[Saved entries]

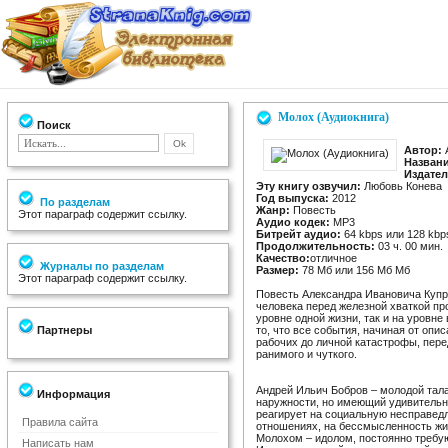
Молох (Аудиокнига)
Поиск
Автор:
А
Названи
Издател
Эту книгу озвучил:
Любовь Конева
Год выпуска:
2012
По разделам
Жанр:
Повесть
Этот параграф содержит ссылку.
Аудио кодек:
MP3
Битрейт аудио:
64 kbps или 128 kbp
Продолжительность:
03 ч. 00 мин.
Качество:
отличное
Журналы по разделам
Размер:
78 Мб или 156 Мб Мб
Этот параграф содержит ссылку.
Повесть Александра Ивановича Купри
человека перед железной хваткой про
уровне одной жизни, так и на уровне
Партнеры
то, что все события, начиная от опи
рабочих до личной катастрофы, пере
ранимого и чуткого.
Андрей Ильич Бобров – молодой тал
Информация
наружности, но имеющий удивительно
реагирует на социальную несправедл
Правила сайта
отношениях, на бессмысленность жи
Молохом – идолом, постоянно треб
Написать нам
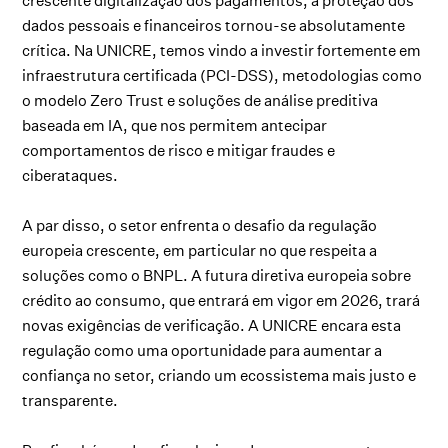
crescente digitalização dos pagamentos, a proteção dos
dados pessoais e financeiros tornou-se absolutamente
crítica. Na UNICRE, temos vindo a investir fortemente em
infraestrutura certificada (PCI-DSS), metodologias como
o modelo Zero Trust e soluções de análise preditiva
baseada em IA, que nos permitem antecipar
comportamentos de risco e mitigar fraudes e
ciberataques.
A par disso, o setor enfrenta o desafio da regulação
europeia crescente, em particular no que respeita a
soluções como o BNPL. A futura diretiva europeia sobre
crédito ao consumo, que entrará em vigor em 2026, trará
novas exigências de verificação. A UNICRE encara esta
regulação como uma oportunidade para aumentar a
confiança no setor, criando um ecossistema mais justo e
transparente.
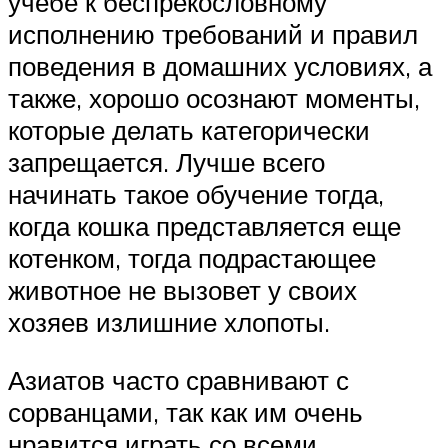
учебе к беспрекословному
исполнению требований и правил
поведения в домашних условиях, а
также, хорошо осознают моменты,
которые делать категорически
запрещается. Лучше всего
начинать такое обучение тогда,
когда кошка представляется еще
котенком, тогда подрастающее
животное не вызовет у своих
хозяев излишние хлопоты.
Азиатов часто сравнивают с
сорванцами, так как им очень
нравится играть со всеми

* **Work order**
Collect each line above holding the string "soluções".

* **Answer to the exercise**
o modelo Zero Trust e soluções de análise preditiva
soluções como o BNPL. A futura diretiva europeia sobre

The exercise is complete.